Pimpinan Komisi Pemberantasan Korupsi (KPK) menolak gugatan administratif yang dilayangkan Kompol Rossa Purbo Bekti atas pengembalian ke Polri. Firli Cs menganggap, gugatan penyidik yang menangani kasus dugaan suap eks Komisioner KPU Wahyu Setiawan itu tidak tepat.
"Pada prinsipnya berisi keberatan dari Mas Rossa tersebut tidak dapat diterima, karena salah alamat," kata Pelaksana tugas (Plt) Juru Bicara Bidang Penindakan KPK Ali Fikri, di Gedung Merah Putih KPK, Jakarta Selatan, Senin (24/2).
Dalam pertimbangannya, Rossa merupakan anggota aktif Korps Bhayangkara yang dipekerjakan di KPK. "Maka, secara hukum kepegawaian dan pembinaan karirnya masih melekat dan tetap tunduk kepada sistem kepegawaian anggota Polri," tutur Fikri.
Fikri mengaku, KPK siap jika Rossa mengajukan gugatan administratif ke Pengadilan Tata Usaha Negara (PTUN). KPK akan menghormati setiap upaya yang dilakukan Rossa.
"Tentunya kami menghormati. Kami ikuti prosedur dan proses itu," ucapnya.
Sebelumnya, Kompol Rossa Purbo Bekti melayangkan gugatan administratif ke Firli Cs atas tindakan pengembalian dirinya ke Polri pada 14 Februari 2020. Langkah itu diambil lantaran proses adiministratif pengembalian dinilai janggal.

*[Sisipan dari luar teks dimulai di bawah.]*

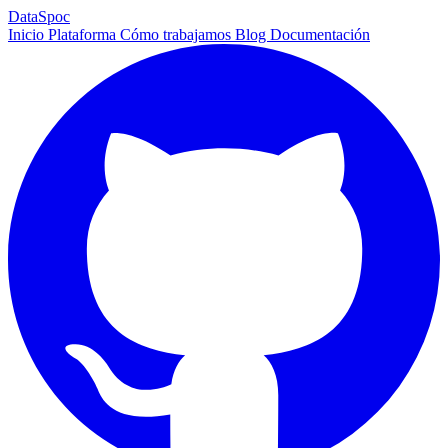
DataSpoc
Inicio
Plataforma
Cómo trabajamos
Blog
Documentación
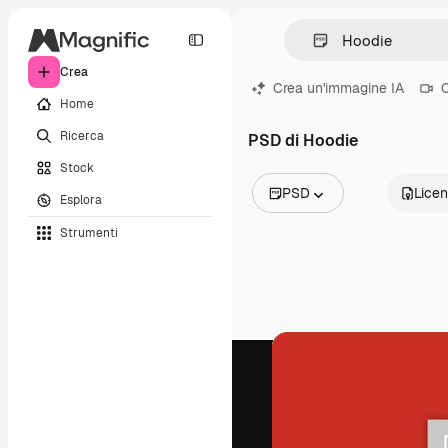
Crea
Crea un'immagine IA
C
Home
Ricerca
PSD di Hoodie
Stock
PSD
Lice
Esplora
Tutte le immagini
Strumenti
Vettori
Illustrazioni
Foto
PSD
Modelli
Mockup
Video
Clip video
Motion graphic
Modelli di video
Icone
Modelli 3D
Font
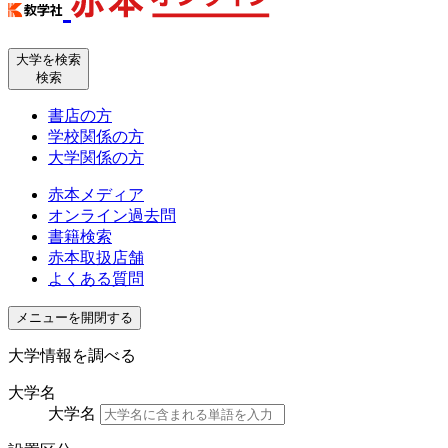
大学を検索
検索
書店の方
学校関係の方
大学関係の方
赤本メディア
オンライン過去問
書籍検索
赤本取扱店舗
よくある質問
メニューを開閉する
大学情報を調べる
大学名
大学名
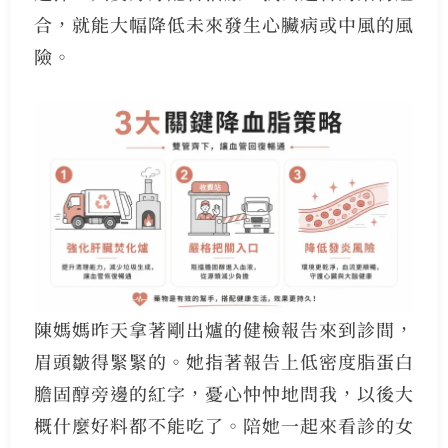
合，就能大幅降低未來發生心臟病或中風的風
險。
陳媽媽昨天拿著剛出爐的健檢報告來到診間，
眉頭皺得緊緊的。她指著報告上低密度脂蛋白
膽固醇旁邊的紅字，憂心忡忡地問我，以後大
概什麼好料都不能吃了。陪她一起來看診的女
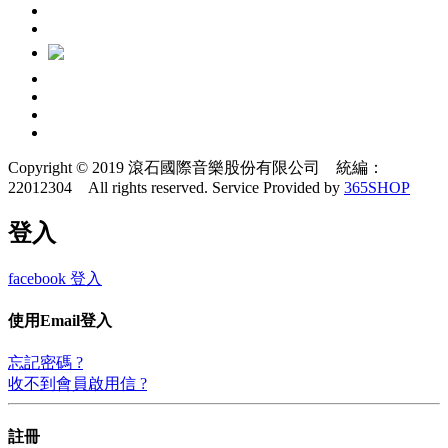
Copyright © 2019 滾石國際音樂股份有限公司 統編：
22012304 All rights reserved.
Service Provided by
365SHOP
登入
facebook 登入
使用Email登入
忘記密碼 ?
收不到會員啟用信 ?
註冊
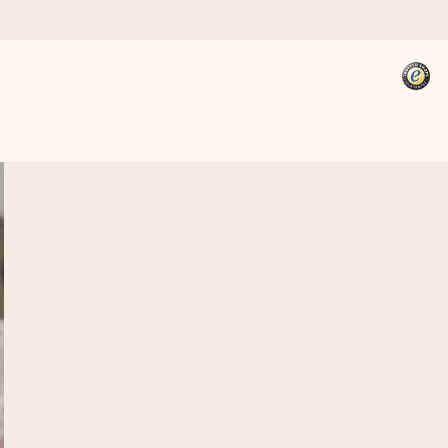
kannst, wenn es am meisten
den).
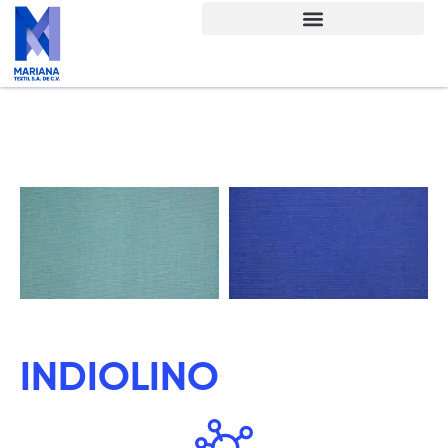
INDIOLINO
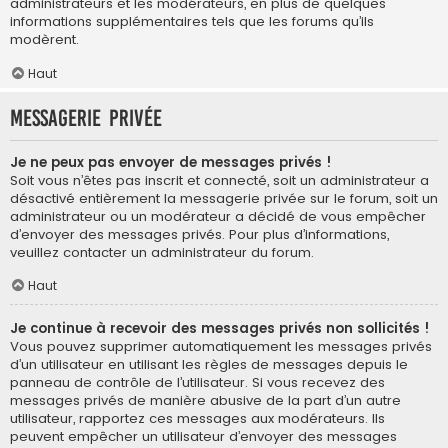
administrateurs et les modérateurs, en plus de quelques
informations supplémentaires tels que les forums qu’ils
modèrent.
Haut
Messagerie privée
Je ne peux pas envoyer de messages privés !
Soit vous n’êtes pas inscrit et connecté, soit un administrateur a
désactivé entièrement la messagerie privée sur le forum, soit un
administrateur ou un modérateur a décidé de vous empêcher
d’envoyer des messages privés. Pour plus d’informations,
veuillez contacter un administrateur du forum.
Haut
Je continue à recevoir des messages privés non sollicités !
Vous pouvez supprimer automatiquement les messages privés
d’un utilisateur en utilisant les règles de messages depuis le
panneau de contrôle de l’utilisateur. Si vous recevez des
messages privés de manière abusive de la part d’un autre
utilisateur, rapportez ces messages aux modérateurs. Ils
peuvent empêcher un utilisateur d’envoyer des messages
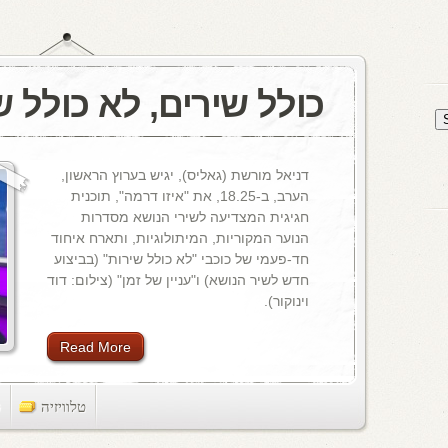
כולל שירים, לא כולל ש
דניאל מורשת (גאליס), יגיש בערוץ הראשון,
הערב, ב-18.25, את "איזו דרמה", תוכנית
חגיגית המצדיעה לשירי הנושא מסדרות
הנוער המקוריות, המיתולוגיות, ותארח איחוד
חד-פעמי של כוכבי "לא כולל שירות" (בביצוע
חדש לשיר הנושא) ו"עניין של זמן" (צילום: דוד
וינוקור).
Read More
טלוויזיה
ts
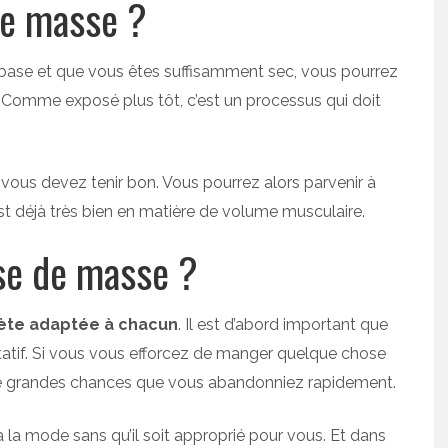
de masse ?
ase et que vous êtes suffisamment sec, vous pourrez
. Comme exposé plus tôt, c’est un processus qui doit
 vous devez tenir bon. Vous pourrez alors parvenir à
st déjà très bien en matière de volume musculaire.
se de masse ?
ète adaptée à chacun
. Il est d’abord important que
statif. Si vous vous efforcez de manger quelque chose
 de grandes chances que vous abandonniez rapidement.
à la mode sans qu’il soit approprié pour vous. Et dans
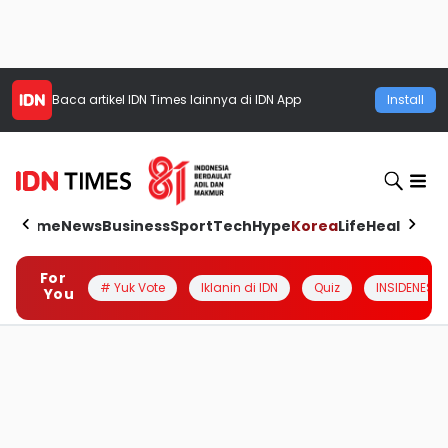
Baca artikel
IDN Times
lainnya di IDN App
Install
Home
News
Business
Sport
Tech
Hype
Korea
Life
Health
Aut
For
# Yuk Vote
Iklanin di IDN
Quiz
INSIDENESIA
You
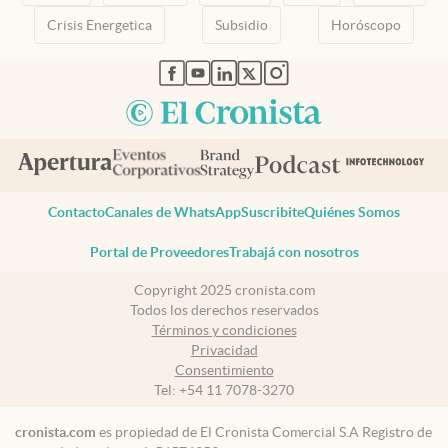
Crisis Energetica
Subsidio
Horóscopo
abre en nueva pestaña
abre en nueva pestaña
abre en nueva pestaña
abre en nueva pestaña
abre en nueva pestaña
Contacto
Canales de WhatsApp
Suscribite
Quiénes Somos
Portal de Proveedores
Trabajá con nosotros
Copyright 2025 cronista.com
Todos los derechos reservados
Términos y condiciones
Privacidad
Consentimiento
Tel:
+54 11 7078-3270
cronista.com
es propiedad de El Cronista Comercial S.A Registro de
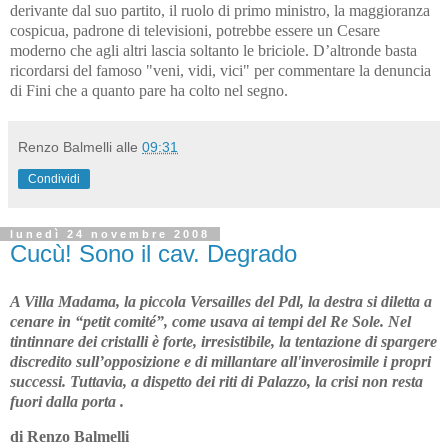
derivante dal suo partito, il ruolo di primo ministro, la maggioranza
cospicua, padrone di televisioni, potrebbe essere un Cesare
moderno che agli altri lascia soltanto le briciole. D’altronde basta
ricordarsi del famoso "veni, vidi, vici" per commentare la denuncia
di Fini che a quanto pare ha colto nel segno.
Renzo Balmelli
alle
09:31
Condividi
lunedì 24 novembre 2008
Cucù! Sono il cav. Degrado
A Villa Madama, la piccola Versailles del Pdl, la destra si diletta a
cenare in “petit comité”, come usava ai tempi del Re Sole. Nel
tintinnare dei cristalli è forte, irresistibile, la tentazione di spargere
discredito sull’opposizione e di millantare all'inverosimile i propri
successi. Tuttavia, a dispetto dei riti di Palazzo, la crisi non resta
fuori dalla porta .
di Renzo Balmelli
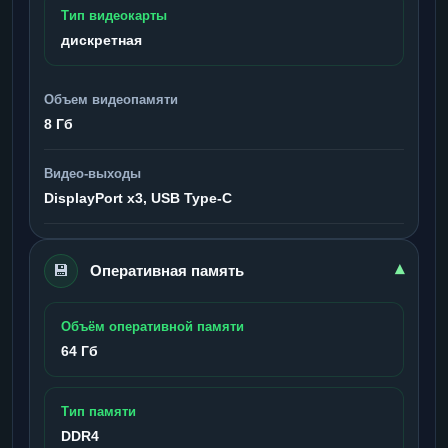
Тип видеокарты
дискретная
Объем видеопамяти
8 Гб
Видео-выходы
DisplayPort x3, USB Type-C
💾
▾
Оперативная память
Объём оперативной памяти
64 Гб
Тип памяти
DDR4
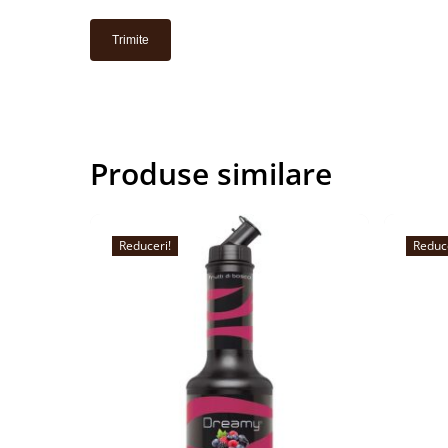
Produse similare
Reduceri!
Reduc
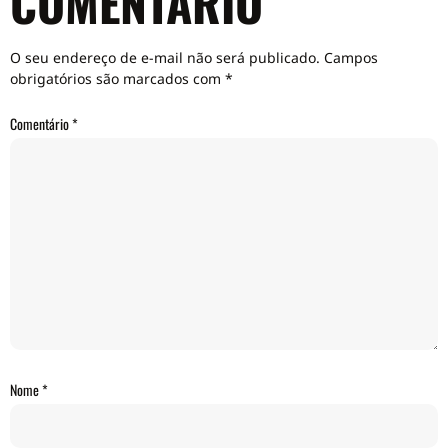
COMENTÁRIO
O seu endereço de e-mail não será publicado.
Campos
obrigatórios são marcados com
*
Comentário
*
Nome
*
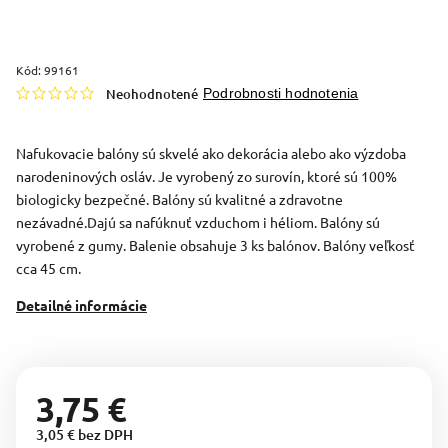
Kód:
99161
Neohodnotené
Podrobnosti hodnotenia
Nafukovacie balóny sú skvelé ako dekorácia alebo ako výzdoba
narodeninových osláv. Je vyrobený zo surovín, ktoré sú 100%
biologicky bezpečné. Balóny sú kvalitné a zdravotne
nezávadné.Dajú sa nafúknuť vzduchom i héliom. Balóny sú
vyrobené z gumy. Balenie obsahuje 3 ks balónov. Balóny veľkosť
cca 45 cm.
Detailné informácie
3,75 €
3,05 € bez DPH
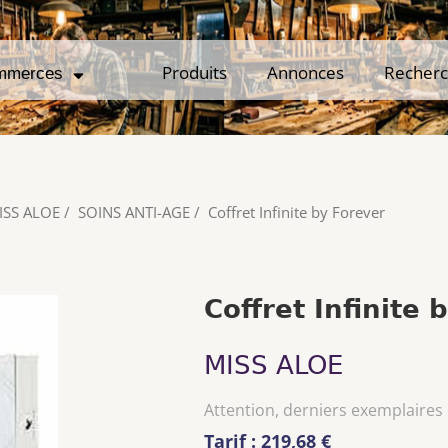
Produits
Produits
Annonces
Annonces
Recher
Recher
mmerces
mmerces
ISS ALOE
/
SOINS ANTI-AGE
/
Coffret Infinite by Forever
Coffret Infinite 
MISS ALOE
Attention, derniers exemplaires
Tarif : 219,68 €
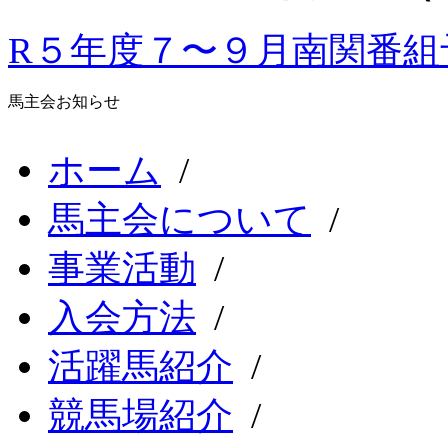
R５年度７〜９月南関番組予定
馬主会お知らせ
ホーム
/
馬主会について
/
事業活動
/
入会方法
/
活躍馬紹介
/
競馬場紹介
/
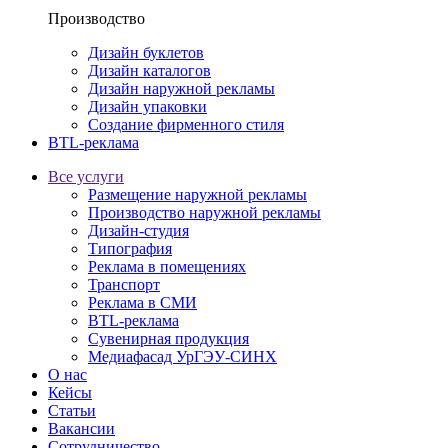
Производство
Дизайн буклетов
Дизайн каталогов
Дизайн наружной рекламы
Дизайн упаковки
Создание фирменного стиля
BTL-реклама
Все услуги
Размещение наружной рекламы
Производство наружной рекламы
Дизайн-студия
Типография
Реклама в помещениях
Транспорт
Реклама в СМИ
BTL-реклама
Сувенирная продукция
Медиафасад УрГЭУ-СИНХ
О нас
Кейсы
Статьи
Вакансии
Сотрудничество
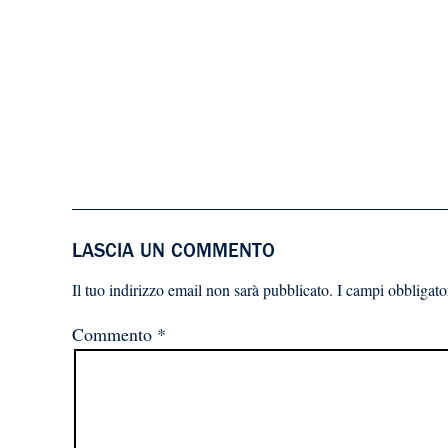
LASCIA UN COMMENTO
Il tuo indirizzo email non sarà pubblicato.
I campi obbligato
Commento
*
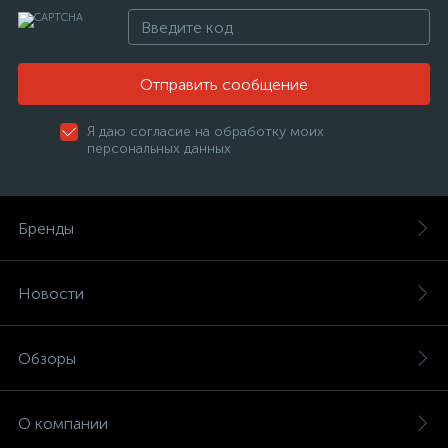
Отправить сообщение
Я даю согласие на обработку моих
персональных данных
Бренды
Новости
Обзоры
О компании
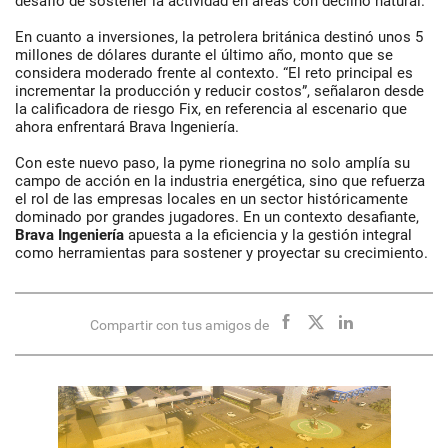
desafío de sostener la actividad en áreas con declino natural.
En cuanto a inversiones, la petrolera británica destinó unos 5
millones de dólares durante el último año, monto que se
considera moderado frente al contexto. “El reto principal es
incrementar la producción y reducir costos”, señalaron desde
la calificadora de riesgo Fix, en referencia al escenario que
ahora enfrentará Brava Ingeniería.
Con este nuevo paso, la pyme rionegrina no solo amplía su
campo de acción en la industria energética, sino que refuerza
el rol de las empresas locales en un sector históricamente
dominado por grandes jugadores. En un contexto desafiante,
Brava Ingeniería
apuesta a la eficiencia y la gestión integral
como herramientas para sostener y proyectar su crecimiento.
Compartir con tus amigos de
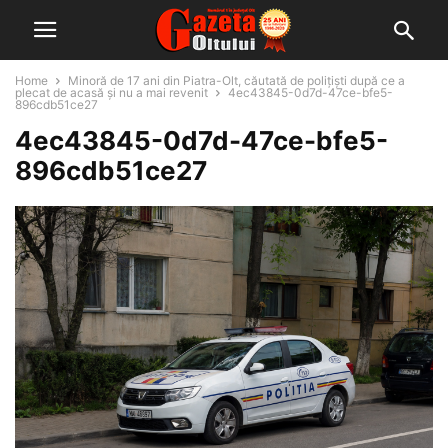
Home
Minoră de 17 ani din Piatra-Olt, căutată de polițiști după ce a
plecat de acasă și nu a mai revenit
4ec43845-0d7d-47ce-bfe5-
896cdb51ce27
4ec43845-0d7d-47ce-bfe5-
896cdb51ce27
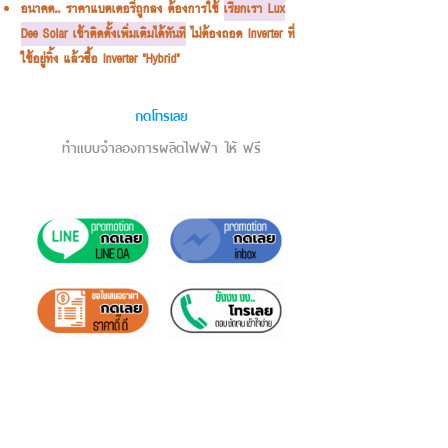
อนาคต.. ราคาแบตเตอรี่ถูกลง ต้องการใช้
เรียกเรา Lux
Dee Solar เข้าติดตั้งเพิ่มเติมได้ทันที
ไม่ต้องถอด Inverter ที่
ใช้อยู่ทิ้ง แล้วซื้อ Inverter "Hybrid"
กดโทรเลย
ทำแบบจำลองการผลิตไฟฟ้า ให้ ฟรี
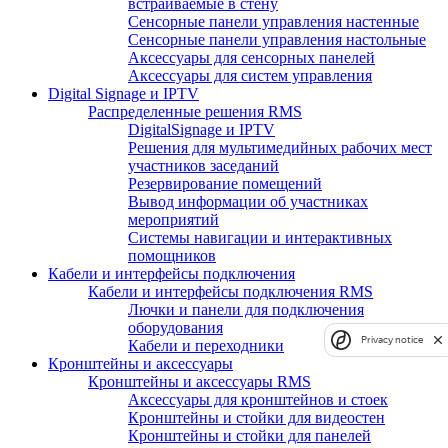
встраиваемые в стену
Сенсорные панели управления настенные
Сенсорные панели управления настольные
Аксессуары для сенсорных панелей
Аксессуары для систем управления
Digital Signage и IPTV
Распределенные решения RMS
DigitalSignage и IPTV
Решения для мультимедийных рабочих мест
участников заседаний
Резервирование помещений
Вывод информации об участниках
мероприятий
Системы навигации и интерактивных
помощников
Кабели и интерфейсы подключения
Кабели и интерфейсы подключения RMS
Лючки и панели для подключения
оборудования
Privacy notice
Кабели и переходники
Кронштейны и аксессуары
Кронштейны и аксессуары RMS
Аксессуары для кронштейнов и стоек
Кронштейны и стойки для видеостен
Кронштейны и стойки для панелей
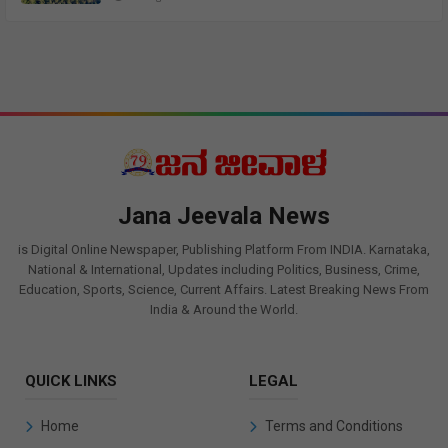
Jana Jeevala News
is Digital Online Newspaper, Publishing Platform From INDIA. Karnataka,
National & International, Updates including Politics, Business, Crime,
Education, Sports, Science, Current Affairs. Latest Breaking News From
India & Around the World.
QUICK LINKS
LEGAL
Home
Terms and Conditions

Padahal Polri sudah meralat keputusan untuk mengembalikan Rossa dari KPK. Hal itu diutarakan melalui surat tertanggal 21 Januari 2020 yang diteken Wakapolri Komjen Pol Gatot Eddy Pramono. Surat itu menegaskan pembatalan penarikan dilakukan, lantaran masa bakti Rossa bekerja di KPK masih terhitung panjang yakni, hingga September 2020.
Polri juga mengirim surat pembatalan penarikan itu pada 29 Januari 2020. Lembaga yang gawangi Idham Azis itu memilih agar Rossa mengabdi di KPK hingga masa baktinya habis. Surat itu, langsung dikirim ke lima Komisioner KPK.
Alhasil, status pekerja Rossa menjadi tidak jelas. Fikri menampik, KPK lepas tanggung jawab atas penolakan gugatan administratif tersebut. Dia mengklaim, proses administratif pengembalian tersebut sudah sesuai.
"Memang, mekanisme surat (pengembalian) ini sudah jelas. Urutannya sudah jelas. Tetapi kemudian, ada mekanisme keberatan, banding. Itu ada hak yang dilakukan. Nah itu kita tunggu proses itu," ujar Fikri.